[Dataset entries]
┌────────
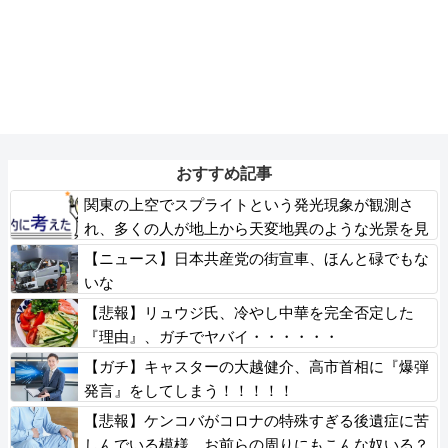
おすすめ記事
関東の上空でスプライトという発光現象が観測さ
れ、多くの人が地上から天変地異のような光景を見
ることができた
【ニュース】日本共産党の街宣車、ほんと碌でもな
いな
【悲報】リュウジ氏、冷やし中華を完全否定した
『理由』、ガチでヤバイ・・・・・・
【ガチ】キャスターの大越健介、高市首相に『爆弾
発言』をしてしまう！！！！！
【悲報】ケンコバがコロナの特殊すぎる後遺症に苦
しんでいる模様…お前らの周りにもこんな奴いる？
└────────
┌────────
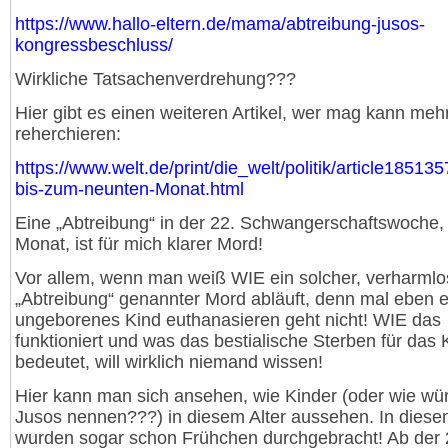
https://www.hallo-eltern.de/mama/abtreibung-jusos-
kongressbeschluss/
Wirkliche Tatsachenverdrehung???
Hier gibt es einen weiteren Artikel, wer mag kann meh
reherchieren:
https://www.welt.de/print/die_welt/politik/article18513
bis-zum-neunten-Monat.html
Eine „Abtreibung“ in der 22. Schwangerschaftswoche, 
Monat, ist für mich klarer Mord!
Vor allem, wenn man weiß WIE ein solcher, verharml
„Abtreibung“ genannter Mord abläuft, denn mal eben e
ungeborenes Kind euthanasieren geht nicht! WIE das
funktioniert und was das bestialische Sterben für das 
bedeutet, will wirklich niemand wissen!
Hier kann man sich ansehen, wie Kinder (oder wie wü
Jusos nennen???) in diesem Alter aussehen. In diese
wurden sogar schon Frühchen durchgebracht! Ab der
└────────
┌────────
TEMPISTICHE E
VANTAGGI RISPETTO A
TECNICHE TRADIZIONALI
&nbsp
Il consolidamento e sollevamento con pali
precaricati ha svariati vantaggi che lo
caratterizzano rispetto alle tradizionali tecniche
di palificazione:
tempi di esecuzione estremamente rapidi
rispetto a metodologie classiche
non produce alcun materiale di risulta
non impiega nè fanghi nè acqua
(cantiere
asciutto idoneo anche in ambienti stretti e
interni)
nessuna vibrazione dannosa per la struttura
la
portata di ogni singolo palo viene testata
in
└────────
--- Task statement ---
Go through the entries above and copy every line containing "Monat".

--- Response area ---
bis-zum-neunten-Monat.html
Monat, ist für mich klarer Mord!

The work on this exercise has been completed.